Most people will make a common error that can aggravate or maintain an issue when it comes to physical activity. There are usually two types of people in this category, those that are impatient and in a rush to get back to exercise asap. These types of people simply don’t listen to what the body is trying to tell them and just “push through” and end up doing more damage and consequently taking more time to recover. I always say train smarter not harder and pushing through and forcing your body to do something before it is ready will always be a losing battle.
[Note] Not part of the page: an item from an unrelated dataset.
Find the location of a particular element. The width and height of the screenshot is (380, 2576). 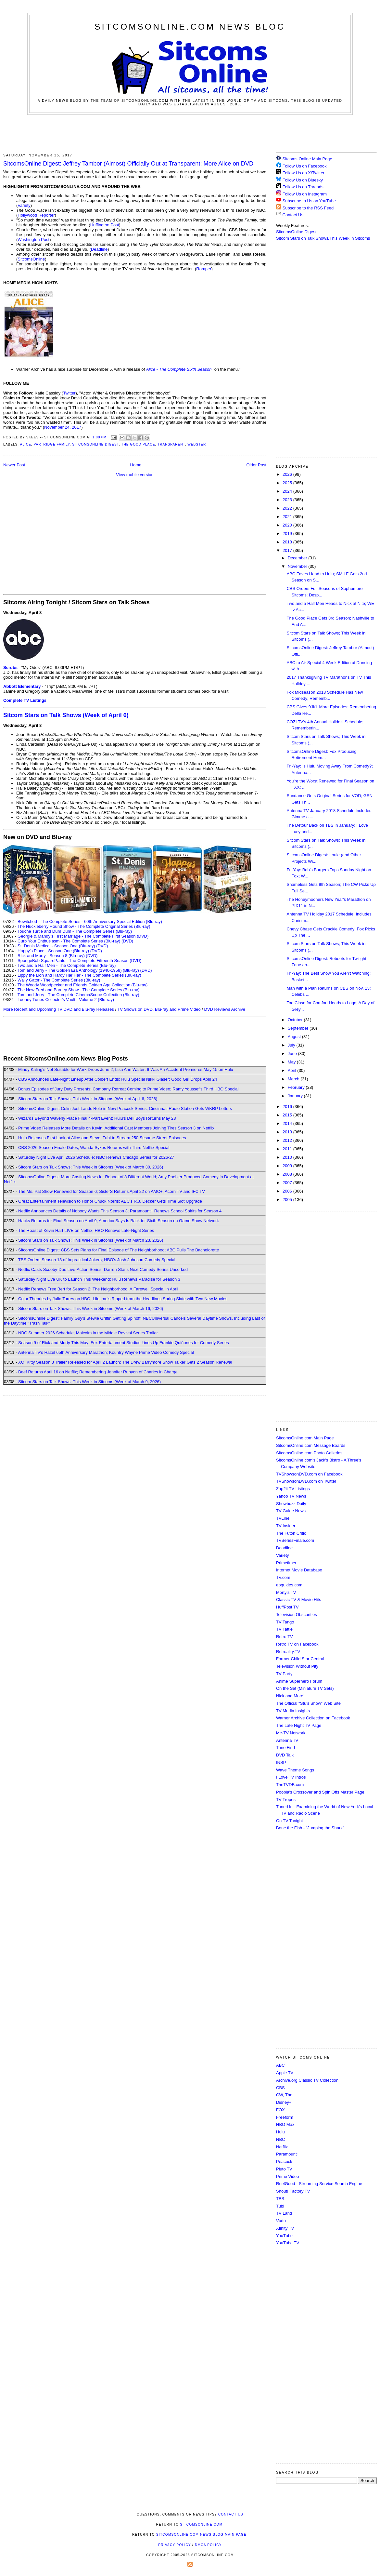 Follow Us on Bluesky is located at coordinates (303, 180).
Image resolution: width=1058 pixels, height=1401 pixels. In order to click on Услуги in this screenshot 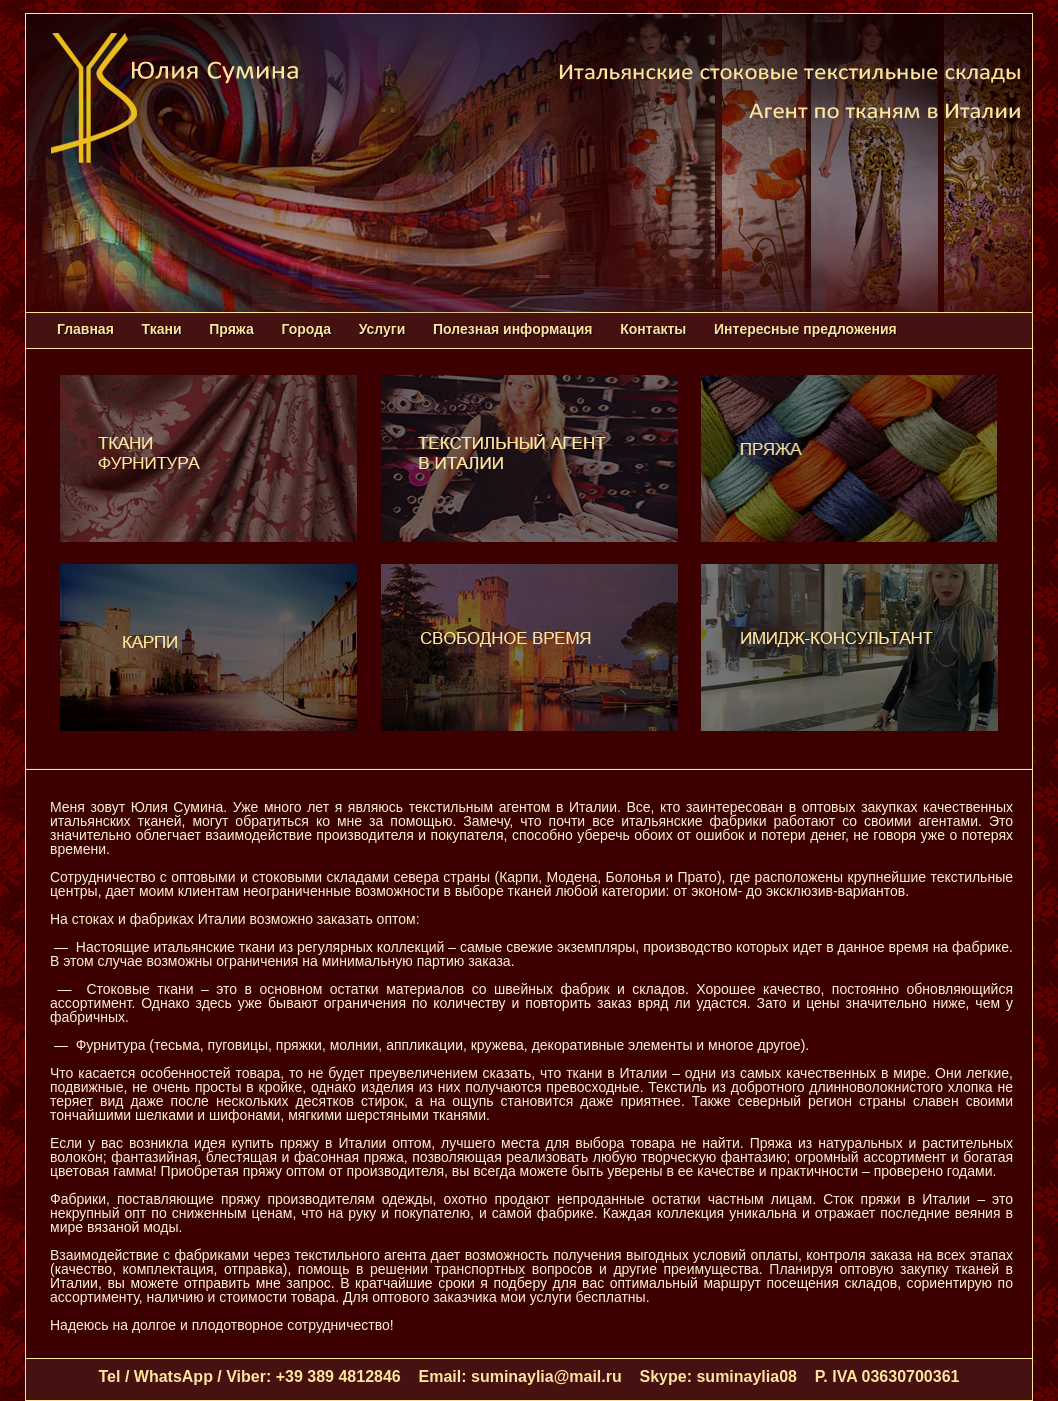 , I will do `click(382, 329)`.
These people also tend to choose the wrong type of physical activity to return to, sometimes you can return to certain activities but need to be cautious of others, for example, if you had a shoulder injury and wanted to return to the gym, then as a general rule, you would cut out any overhead activities and any arm activities that aggravate your injury until you are fully recovered. Or if you had a lower back issue then deadlifts should be cut out of your gym program until you have fully recovered. Consulting your practitioner on this is very important to avoid re-aggravation. It is very important to understand that you may feel fine doing the exercise put you may pull up sore in the injured area post-exercise a few hours later or even the next morning, this is an indicator that the exercises you did were an aggravating factor.
The other type of people in this category is usually the people who don’t exercise, they are allergic to it, they will find every excuse in the book not to do it, (you know who you are!). These people will not recover as well generally and sometimes is a predisposing factor for the injury to occur in the first place. Our bodies are made to move that is what we are designed for. Movement increases circulation, with nutrient supply abundance and removal of wastes that can build up in joints and muscles causing stiffness. You do not have to be an athlete or slog yourself at the gym every day. In fact, you don’t have to go to the gym at all, just walk for 30 minutes a day and get the recommended 10 000 steps a day can dramatically improve your overall health. Of course, if you have injured yourself and walking is an aggravating factor you will have to wait initially before you can get active, however moving is the key to your recovery after the initial stages.
Hopefully, by understanding these factors in more detail you will be able to manage your recovery time better and also make some changes in your life to prevent some injuries from occurring in the first place. In general, if you make sure that you
-Move every day
-Manage stress levels
you will be off to a great start and decrease the likelihood of injury in the first place, and if you do get injured pay attention to these factors and work with a professional to get you back on track faster.